C'est une façon de moduler soi-même le temps?
Oui, il faut que je sois dans ma bulle.

Si vous deviez associer l'illustration, l'écriture à un des cinq sens, lequel cela serait-il?
Quand je commence un nouveau projet c'est comme si je plongeais dans l'eau. J'aime beaucoup l'eau, être sous l'eau, la lumière qui s'y immisce, le silence, les couleurs feutrées. C'est à la fois un monde en soi mais transparent vers la vie extérieure. J'associe mon illustration, mon écriture, à une immersion dans l'eau. Les cinq sens sont en éveil.

Dans la mer?
Dans un grand lac, parce que la mer est trop agitée.

Et si vous rencontriez Stella au coin de la rue, que lui diriez-vous?
[Silence.] Cela serait comme rencontrer mon enfant. Je la prendrais par la main. On n'aurait pas besoin de se parler, on se connaît si bien. [Une libraire et une auteure les yeux un peu humides...] Après avoir créé Stella, étoile de la mer, j'avais une telle peine de ne plus vivre avec Stella et Sacha au jour le jour. Il y avait quelque chose qui me manquait mais je ne pouvais pas vraiment le nommer. L'hiver suivant la sortie automnale de Stella, étoile de la mer, un jour où je me promenais dans un parc à Montréal, une superbe journée, il neigeait à gros, gros flocons, et tout d'un coup, j'ai vu Stella qui regardait la neige tomber. Sacha, tout emmitouflé lui tenait la main. Il avait de grands yeux ronds. J'ai écris cette histoire en quatre jours. Je crois que je l'attendais...
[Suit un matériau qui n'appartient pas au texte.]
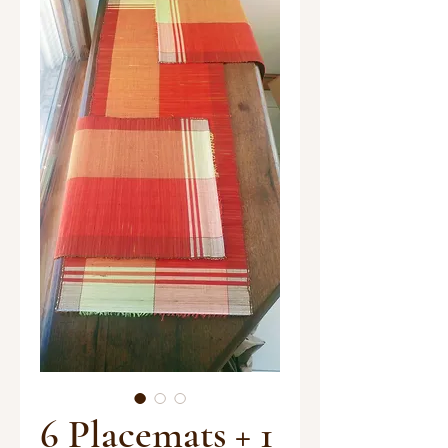
6 Placemats + 1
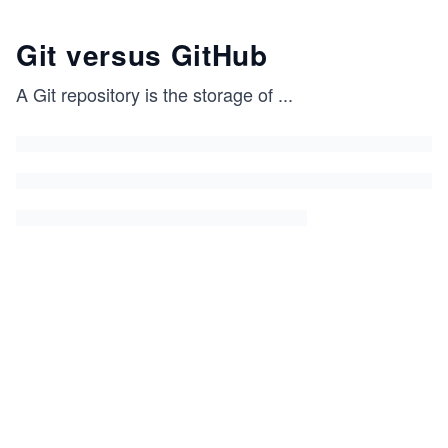
Git versus GitHub
A Git repository is the storage of
...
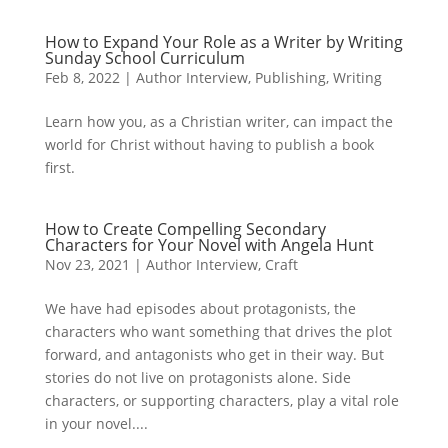
How to Expand Your Role as a Writer by Writing
Sunday School Curriculum
Feb 8, 2022
|
Author Interview
,
Publishing
,
Writing
Learn how you, as a Christian writer, can impact the
world for Christ without having to publish a book
first.
How to Create Compelling Secondary
Characters for Your Novel with Angela Hunt
Nov 23, 2021
|
Author Interview
,
Craft
We have had episodes about protagonists, the
characters who want something that drives the plot
forward, and antagonists who get in their way. But
stories do not live on protagonists alone. Side
characters, or supporting characters, play a vital role
in your novel....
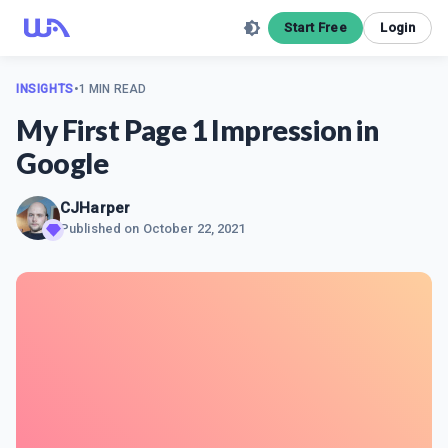
Start Free
Login
INSIGHTS
•
1 MIN READ
My First Page 1 Impression in
Google
CJHarper
Published on
October 22, 2021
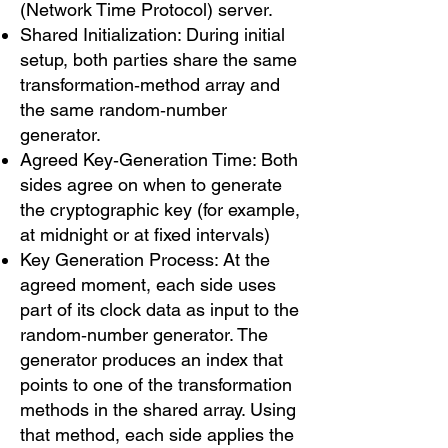
(Network Time Protocol) server.
Shared Initialization: During initial
setup, both parties share the same
transformation‑method array and
the same random‑number
generator.
Agreed Key‑Generation Time: Both
sides agree on when to generate
the cryptographic key (for example,
at midnight or at fixed intervals)
Key Generation Process: At the
agreed moment, each side uses
part of its clock data as input to the
random‑number generator. The
generator produces an index that
points to one of the transformation
methods in the shared array. Using
that method, each side applies the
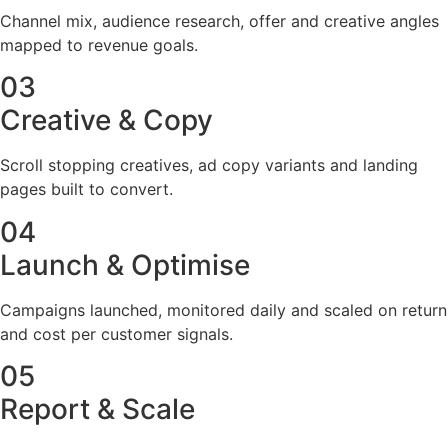
Channel mix, audience research, offer and creative angles
mapped to revenue goals.
03
Creative & Copy
Scroll stopping creatives, ad copy variants and landing
pages built to convert.
04
Launch & Optimise
Campaigns launched, monitored daily and scaled on return
and cost per customer signals.
05
Report & Scale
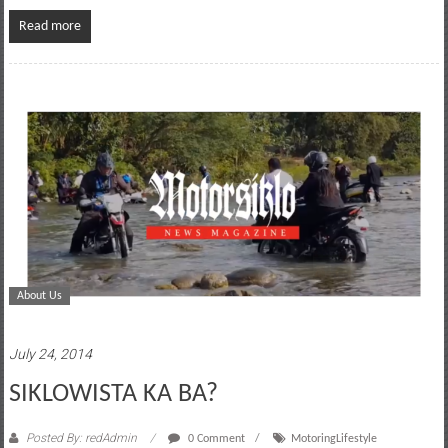
Read more
About Us
July 24, 2014
SIKLOWISTA KA BA?
Posted By: redAdmin
0 Comment
MotoringLifestyle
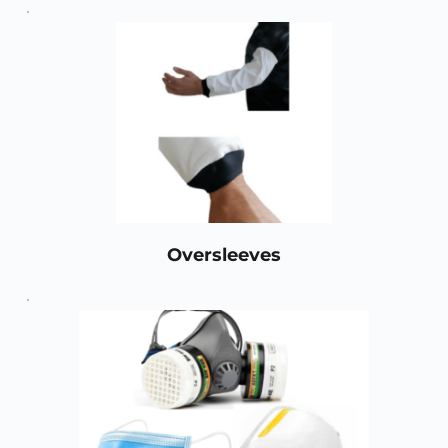
Oversleeves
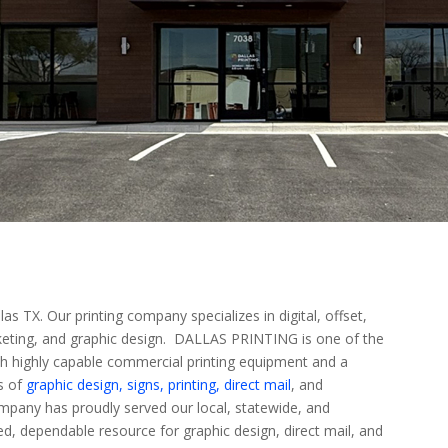
 TX. Our printing company specializes in digital, offset,
arketing, and graphic design. DALLAS PRINTING is one of the
th highly capable commercial printing equipment and a
ds of
graphic design,
signs,
printing,
direct mail
, and
mpany has proudly served our local, statewide, and
ed, dependable resource for graphic design, direct mail, and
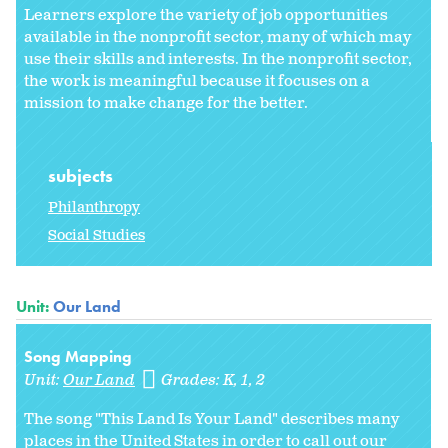
Learners explore the variety of job opportunities
available in the nonprofit sector, many of which may
use their skills and interests. In the nonprofit sector,
the work is meaningful because it focuses on a
mission to make change for the better.
subjects
Philanthropy
Social Studies
Unit:
Our Land
Song Mapping
Unit:
Our Land
Grades:
K
1
2
The song "This Land Is Your Land" describes many
places in the United States in order to call out our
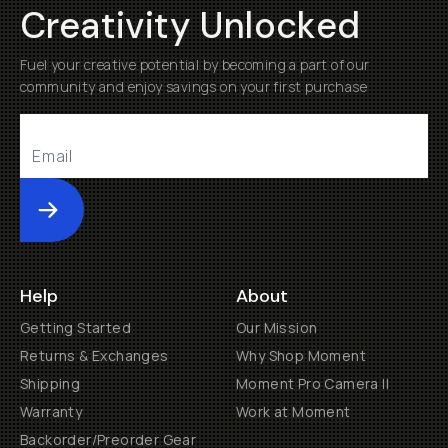
Creativity Unlocked
Fuel your creative potential by becoming a part of our
community and enjoy savings on your first purchase
Submit
Help
About
Getting Started
Our Mission
Returns & Exchanges
Why Shop Moment
Shipping
Moment Pro Camera II
Warranty
Work at Moment
Backorder/Preorder Gear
Propos recueillis par Alice Liénard, librairie Monet

Marie-Louise Gay est née à Québec en 1952. Elle étudie à l'Institut des arts graphiques de Montréal et au San Francisco Academy of Art College. D'abord illustratrice éditoriale, elle dessine pour des revues telles Saturday Night, Actualité, Châtelaine, Psychology Today et Mother Jones. Elle est aussi directrice artistique et de production aux éditions La Courte Échelle pendant deux ans (1981-1982). Elle est, entre autres,  l'auteure de  Magie d'un jour de pluie (Héritage, 1987), Mademoiselle Lune (même éditeur, 1992), Princesse Pistache (Dominique et Compagnie, 1998), Sur mon île ( Éditions Milan, 2000), la série Stella et Sacha (Dominique et Compagnie, 1999-2006). Marie-Louise Gay a enseigné l'illustration à l'Université du Québec à Montréal (UQAM), de 1981 à 1989, et elle continue de donner des ateliers, des lectures et des conférences sur la littérature pour enfants et l'illustration à travers le Canada, les États-Unis et l'Europe. Elle remporte à plusieurs reprises le Prix du Gouverneur général du Canada, notamment en 2000 pour Beurk! Une histoire d'amour (Yuck, a Love Story, Editions Stoddart, 2000). Elle reçoit le Prix du livre M. Christie et le Prix Ruth Schwartz en 2000 pour Stella, étoile de la mer (Dominique et Compagnie, 1999). Le Prix Alvine-Bélisle lui est décerné en 2006 pour Stella, princesse de la nuit (2004). Marie-Louise Gay a également été en nomination pour le Prix Hans Christian Andersen (2004) ainsi que le Prix Astrid Lindgren (2005-2006).